北海道在住。大学講師。同居する母親が、リウマチ性多発筋痛症、脊柱管狭窄症と診断されてから5年経過している。3年前に大腸がんで手術を受けた。腰から両足、ひどい時は全身の痛みを感じ、神経ブロックや、痛み止めの薬は効果が無い。「この痛みは一生なくならないのかね」という本人の言葉で、痛みがなくなることを望んでいたことを家族として初めて意識した。
語りの内容
「この痛みはなくならないんだ」っていうのもあり、自分がどうかしたから、どうにかなるっていうものでもないっていうのがだんだん見えてきたときに、無力感というよりは、それでも何ていうの、あ、母がその痛みがあっても何かしようとしてる姿があったので、それを私、見てたんだと思うんですね。
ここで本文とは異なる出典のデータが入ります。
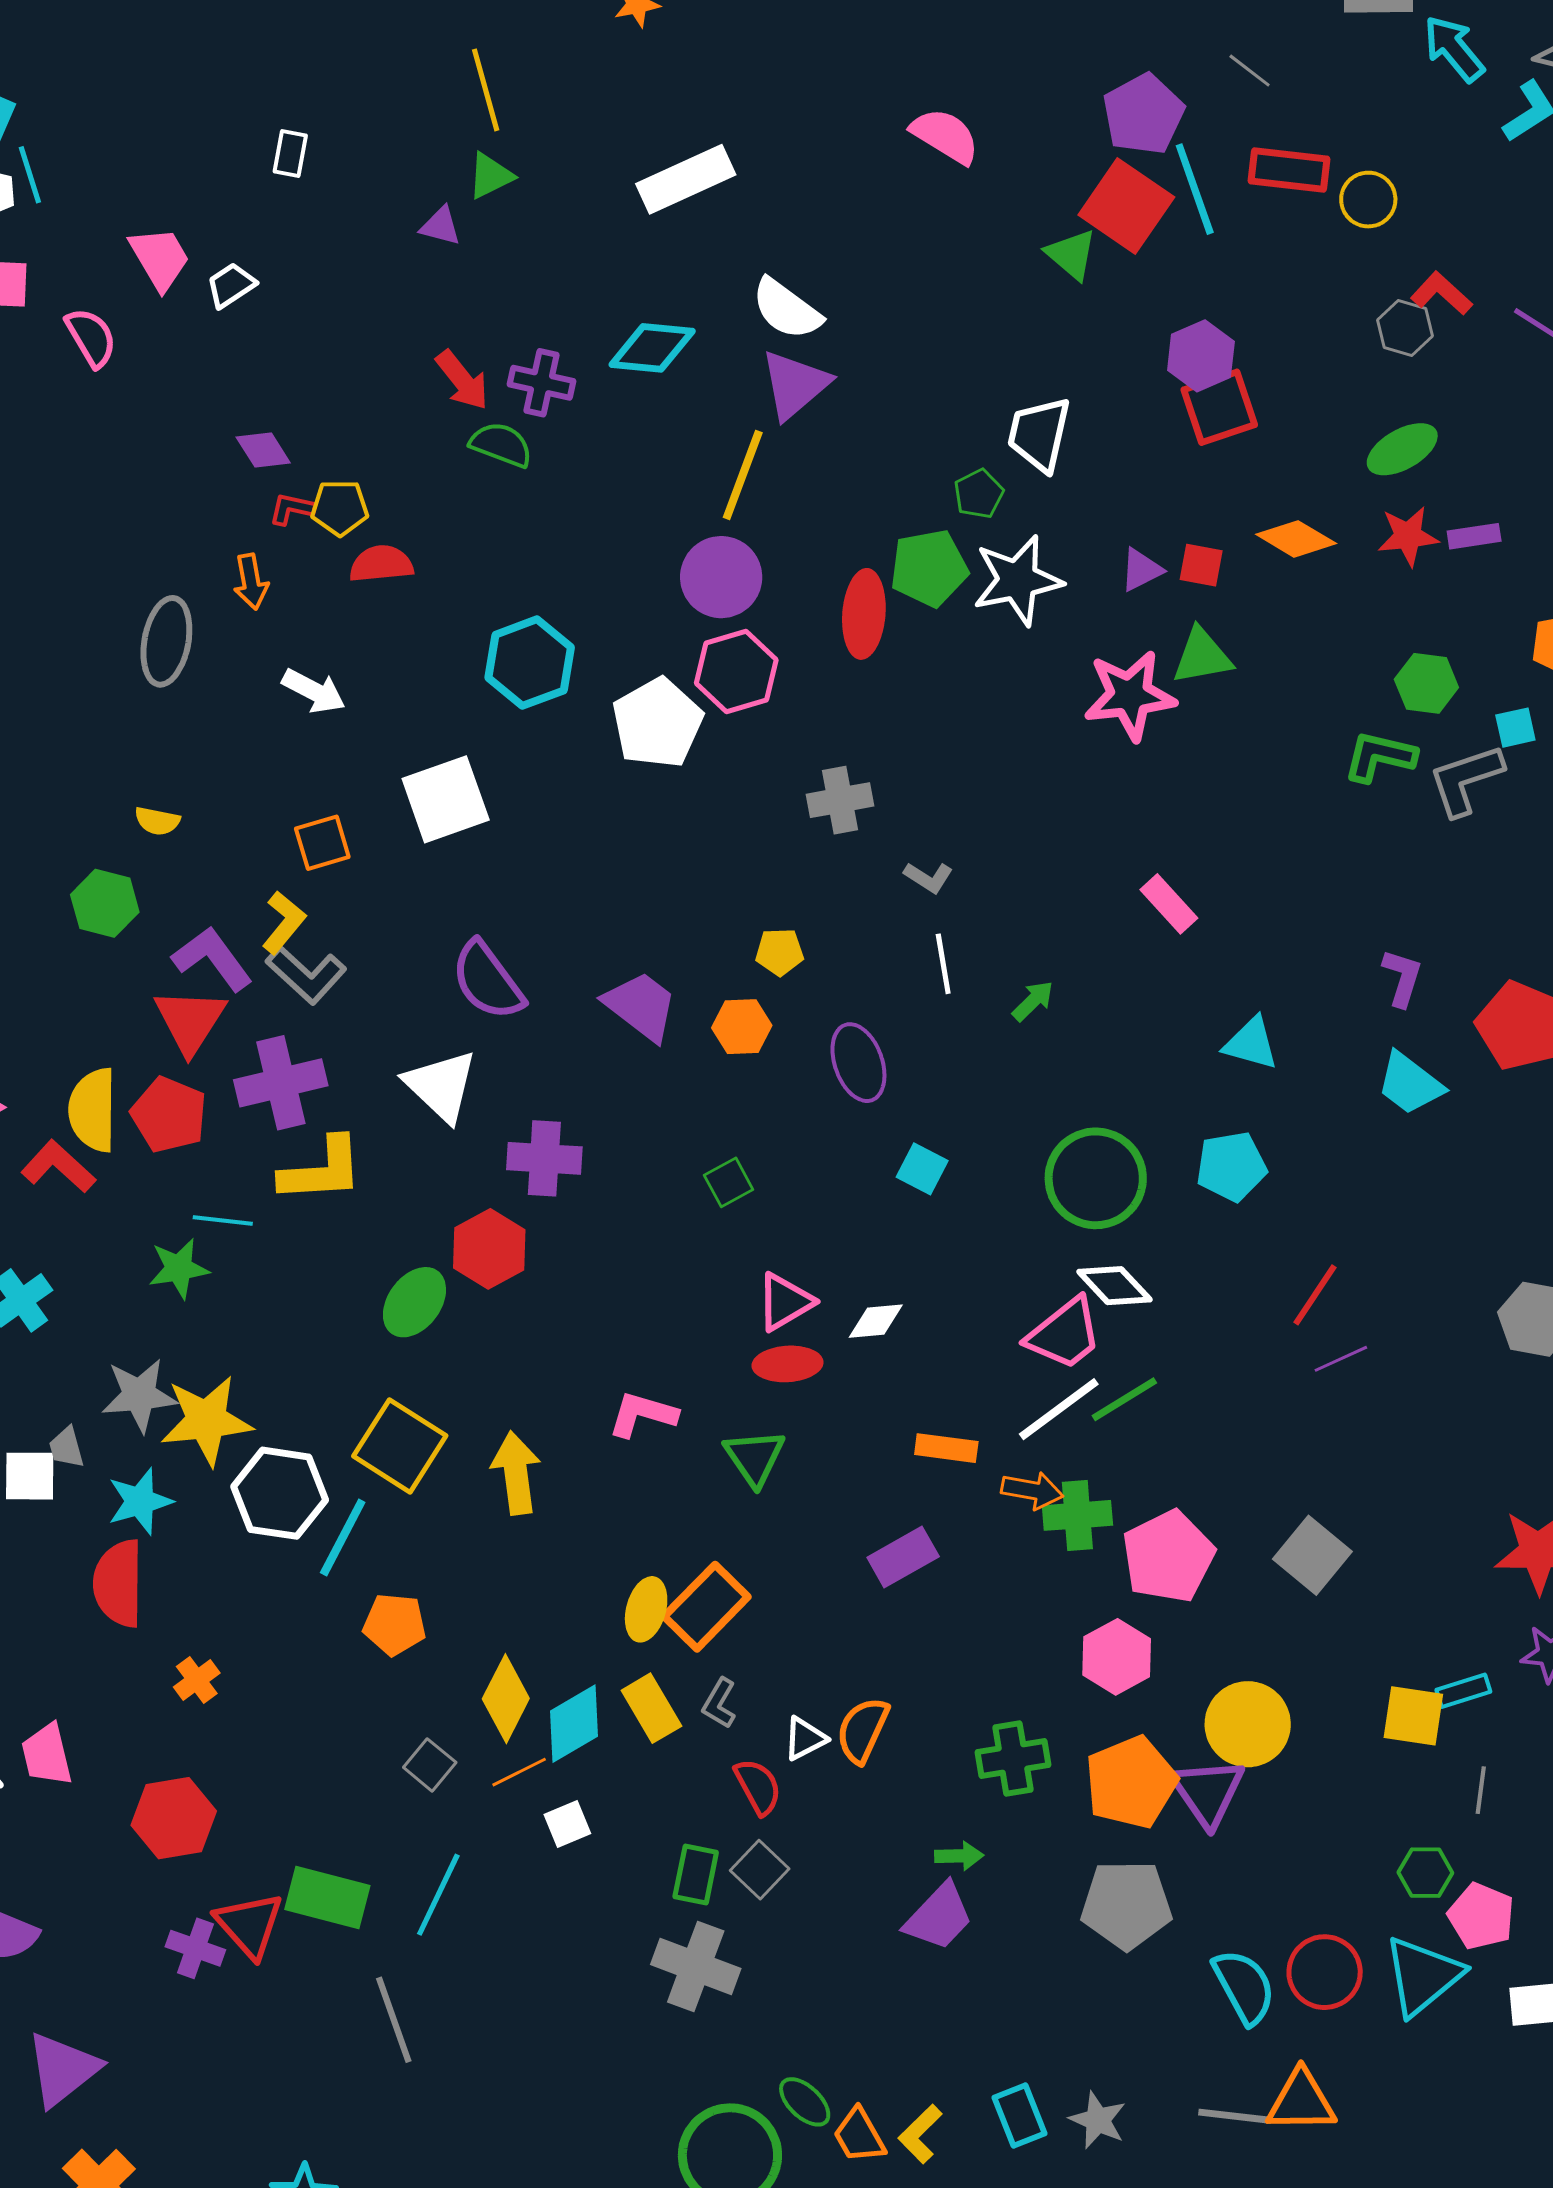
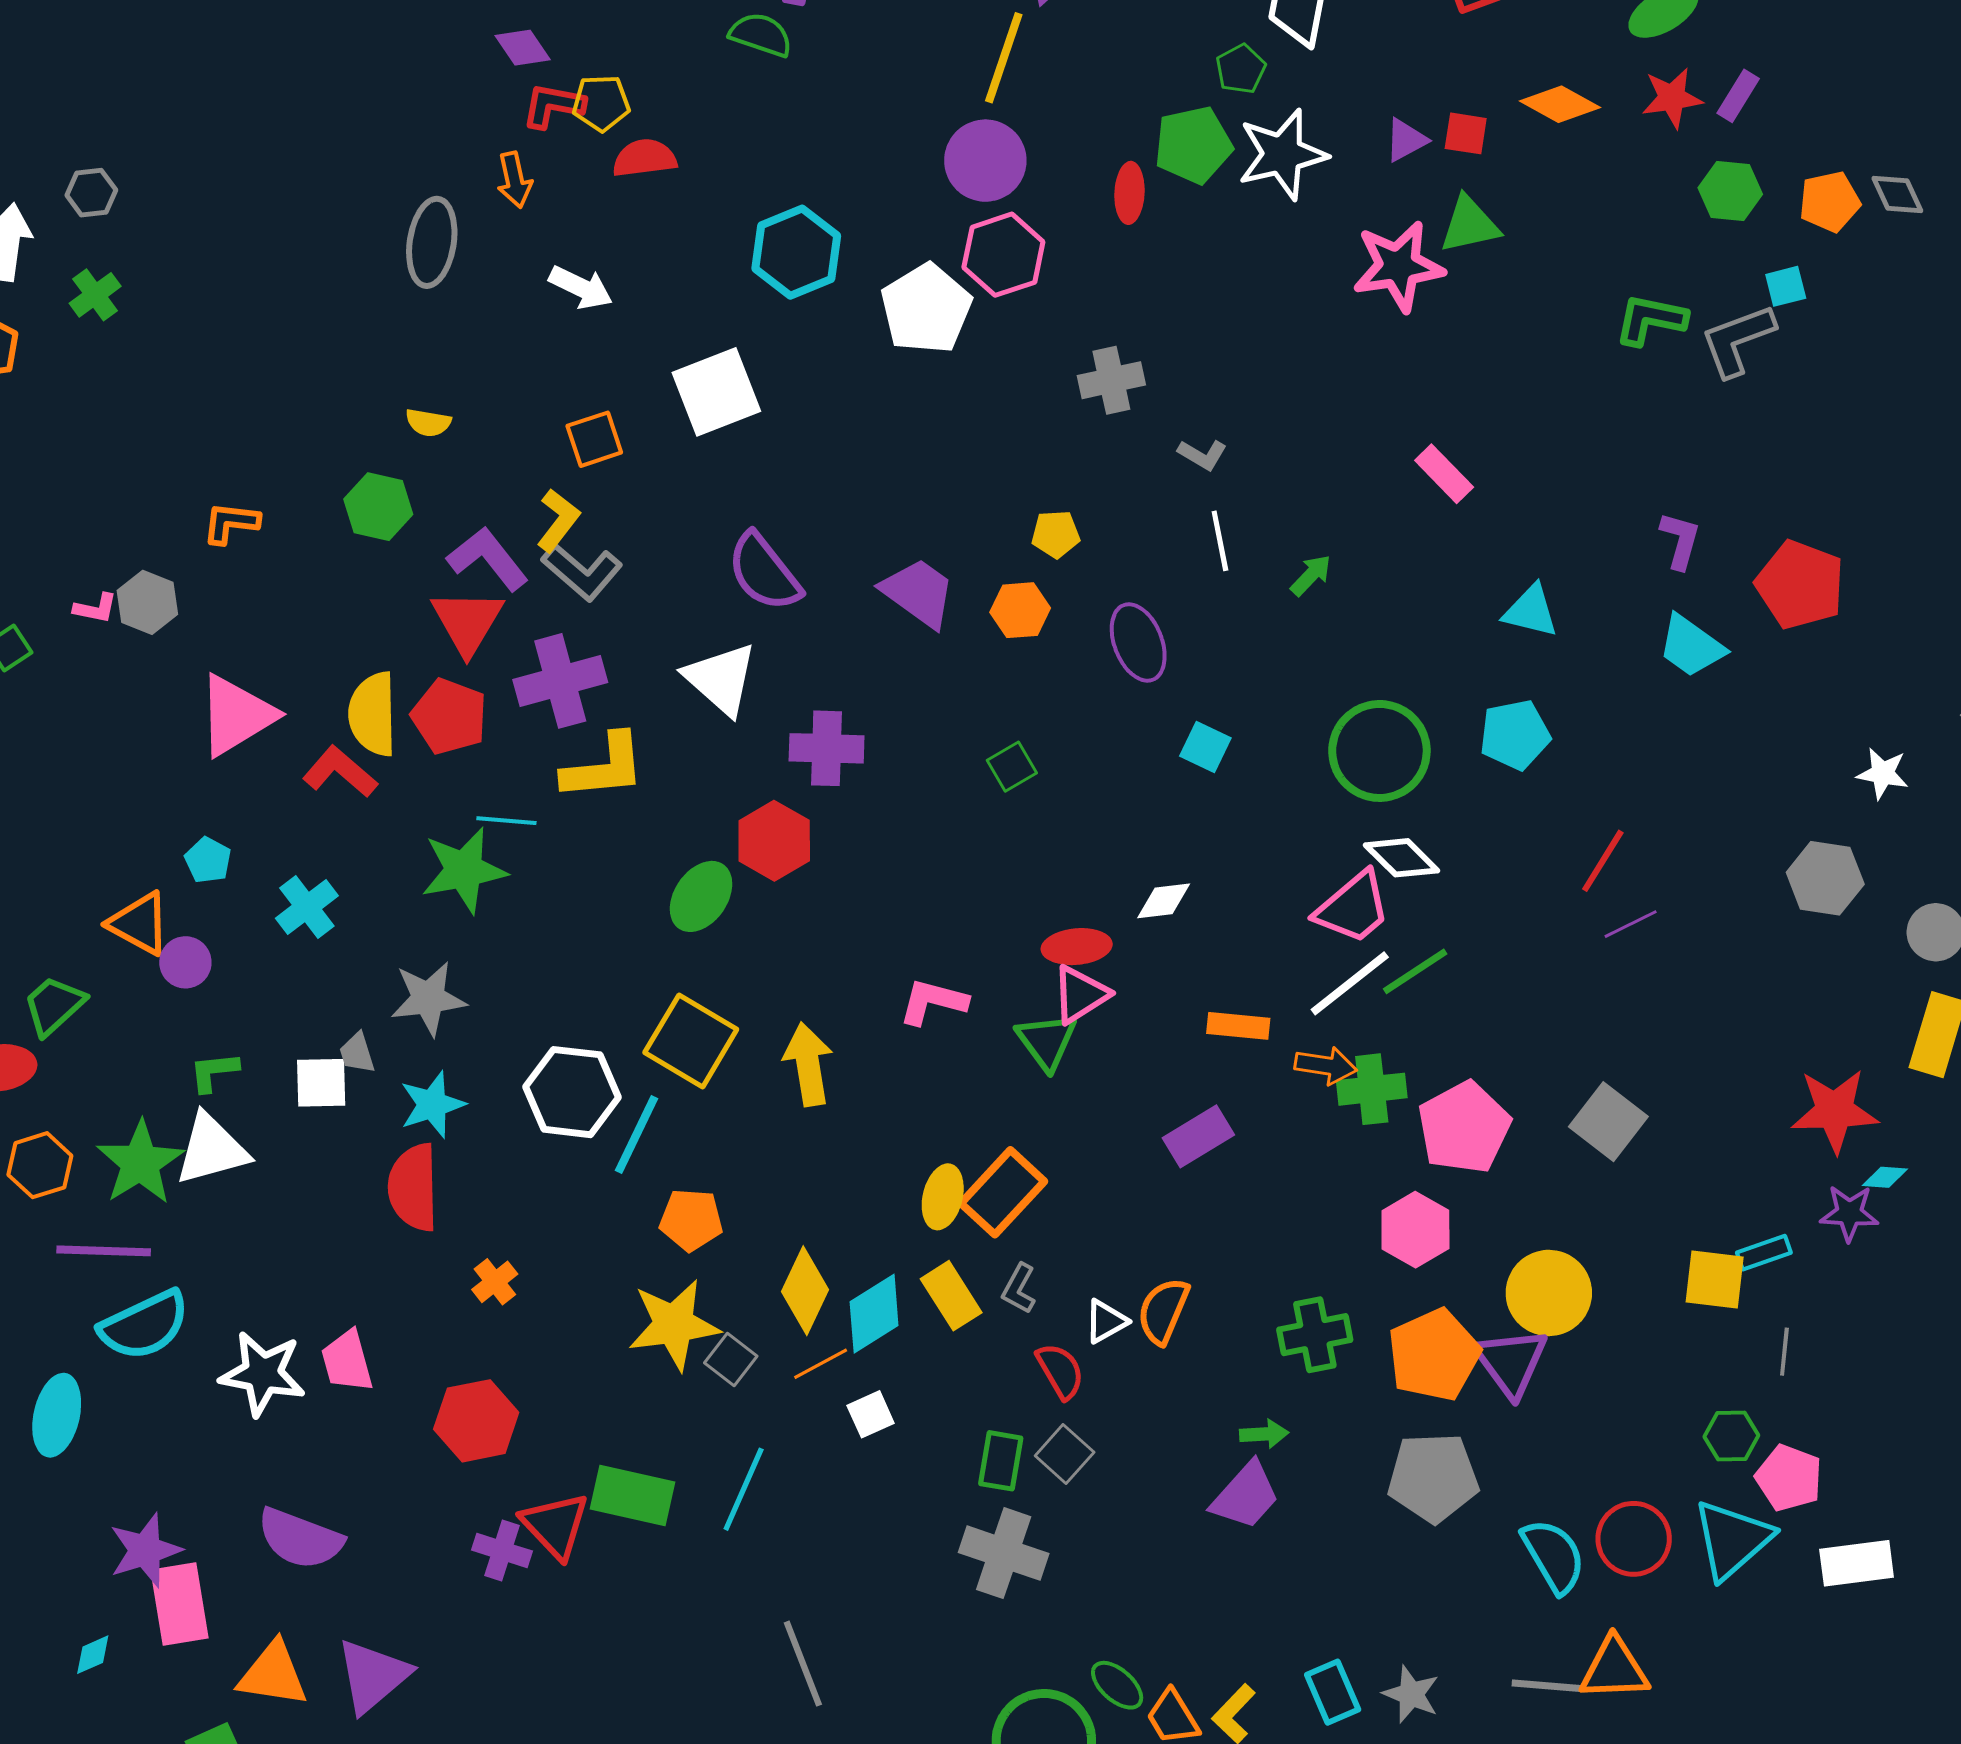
red L-shape: (292, 509) -> (553, 106), size x1.4
purple rectangle: (1474, 536) -> (1738, 96), turned -48
red ellipse: (864, 614) -> (1129, 193), size x0.7
green hexagon: (1426, 683) -> (1730, 191), moved
green star: (179, 1268) -> (464, 870), size x1.4
pink triangle: (785, 1302) -> (1080, 995), moved
yellow star: (206, 1420) -> (674, 1325), moved
gray line: (394, 2020) -> (803, 1664), moved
痛みをなくそうとして、あの、自分で何かパンパン叩いたり。まあ叩くという痛みのほうに気が紛れるというのがあったかもしれないですけど。それは本当に見てて、あの、切ないなっていうのがありますが、それでも何かしようとしてる母というほうに目が行ったんだと思うんです。なので、何かしようとしてるほうだったら、何か、あの、力添えはできるかもしれないというか、おかしいんですけども。あの、何かしたいと思うほうだったら、あの、できるような環境をつくっていくというか、条件をつくっていくというか。それだったら少しできるかもって。痛みだけを見てると本当に何もできないですね。
もし母がそれで痛いって嘆き悲しむだけで何もしようとしなかったら、一緒に巻き込まれたのかもしれないです。そういう意味では、痛くても何かしようとする母というのに助けられてるのかもしれないですよね、私がね。
だけど、ああ、そっか。私から距離を取るというより、母のほうから距離を取ったのかな。あの、何もしないでくれみたいな形で、ちょっと突き放しというか。それでも何とかしようと……しなかったのは、もうあの、べったりそばにいられなかったというのもあると思うんですけど。……うーん。…痛みの治療というのは確かにあるけど、ペインクリニックを目指して、まあ神経ブロックもお願いしたけど、一時的に良くてもまた戻っちゃうっていう。それが神経ブロック何種類かやったとき、そういう状況だったんですよね。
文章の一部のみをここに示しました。